Schizencephaly is a type of cephalic disorder. Schizencephaly is a rare developmental disorder characterized by abnormal slits, or clefts, in the cerebral hemispheres. Schizencephaly can be distinguished from porencephaly by the fact that in schizencephaly the cyst is lined by heterotopic grey matter while a porencephalic cyst is lined by white matter. Individuals with clefts in both hemispheres, or bilateral clefts, are often developmentally delayed and have delayed speech and language skills and corticospinal dysfunction. Individuals with smaller, unilateral clefts (clefts in one hemisphere) may be weak on one side of the body and may have average or near-average intelligence. Patients with schizencephaly may also have varying degrees of microcephaly, mental retardation, hemiparesis (weakness or paralysis affecting one side of the body), or quadriparesis (weakness or paralysis affecting all four extremities), and may have reduced muscle tone (hypotonia). Most patients have seizures and some may have hydrocephalus.

Symptoms

Symptoms can vary widely depending on the extent and the size of the cleft. Patients may show developmental delay that can range from mild to severe. Bilateral and open-lip clefts are associated with more severe delay. Affected individuals may have small heads (microcephaly) or increased pressure due to fluid accumulation inside the brain, known as hydrocephalus.
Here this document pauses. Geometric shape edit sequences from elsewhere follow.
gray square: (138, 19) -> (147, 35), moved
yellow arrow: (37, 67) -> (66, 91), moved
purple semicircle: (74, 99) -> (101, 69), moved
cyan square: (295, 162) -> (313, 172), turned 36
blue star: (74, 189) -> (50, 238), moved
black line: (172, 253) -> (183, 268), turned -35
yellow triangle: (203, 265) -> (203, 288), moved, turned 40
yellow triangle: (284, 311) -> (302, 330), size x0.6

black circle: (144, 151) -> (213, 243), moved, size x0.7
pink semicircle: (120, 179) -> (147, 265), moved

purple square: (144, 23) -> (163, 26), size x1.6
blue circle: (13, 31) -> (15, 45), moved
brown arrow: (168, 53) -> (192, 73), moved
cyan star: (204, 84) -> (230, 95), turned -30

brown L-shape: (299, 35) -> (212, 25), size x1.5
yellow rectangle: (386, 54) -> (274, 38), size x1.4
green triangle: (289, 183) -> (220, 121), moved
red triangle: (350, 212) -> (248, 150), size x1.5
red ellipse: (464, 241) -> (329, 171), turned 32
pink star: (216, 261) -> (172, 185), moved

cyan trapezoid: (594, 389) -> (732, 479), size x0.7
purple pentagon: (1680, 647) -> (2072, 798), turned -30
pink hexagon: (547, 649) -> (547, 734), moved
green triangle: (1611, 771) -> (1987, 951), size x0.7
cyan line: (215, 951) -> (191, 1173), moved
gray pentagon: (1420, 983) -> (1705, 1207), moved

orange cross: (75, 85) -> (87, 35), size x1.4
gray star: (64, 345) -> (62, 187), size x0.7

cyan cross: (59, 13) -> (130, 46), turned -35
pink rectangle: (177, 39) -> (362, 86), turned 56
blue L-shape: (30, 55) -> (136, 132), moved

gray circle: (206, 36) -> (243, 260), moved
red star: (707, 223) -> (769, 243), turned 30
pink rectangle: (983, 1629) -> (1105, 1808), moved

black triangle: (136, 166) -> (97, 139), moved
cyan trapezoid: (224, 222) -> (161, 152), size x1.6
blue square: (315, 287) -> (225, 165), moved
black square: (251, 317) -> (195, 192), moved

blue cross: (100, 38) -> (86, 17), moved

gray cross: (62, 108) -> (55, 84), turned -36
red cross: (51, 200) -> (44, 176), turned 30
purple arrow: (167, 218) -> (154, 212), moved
Paralysis of the limbs may be present. The paralysis may be on one or both sides of the body depending on the location of the clefts. Abnormal muscle tone, including decreased tone (hypotonia) and increased tone (spasticity), can be seen. Some patients may have only seizures. Seizures usually present before three years of age, but patients may present with seizures in later life as their only symptom and then be diagnosed with schizencephaly by brain imaging.

Causes

In schizencephaly, the neurons border the edge of the cleft, implying a very early disruption in development. There was once thought to be a genetic association with the EMX2 gene, although this theory has recently been disproved[1]. Causes of this type may include environmental exposures during pregnancy such as medication taken by the mother, sickness during pregnancy, exposure to toxins, or a vascular insult. Often there are associated heterotopias (isolated islands of neurons) which indicate a failure of migration of the neurons to their final position in the brain.

Diagnosis

Diagnosis is made by imaging of the brain. A computed tomography scan (CT) or MRI demonstrates the abnormal clefts, which may be bilateral or unilateral, open or closed lip. The clefts may appear symmetric or asymmetric. MRI may show evidence of polymicrogyria lining the clefts. There is no genetic testing available at this time for schizencephaly.

Prognosis

The prognosis for individuals with schizencephaly varies depending on the size of the clefts and the degree of neurological deficit.

Treatment

Treatment for individuals with schizencephaly generally consists of physical therapy, treatment for seizures, and, in cases that are complicated by hydrocephalus, a shunt.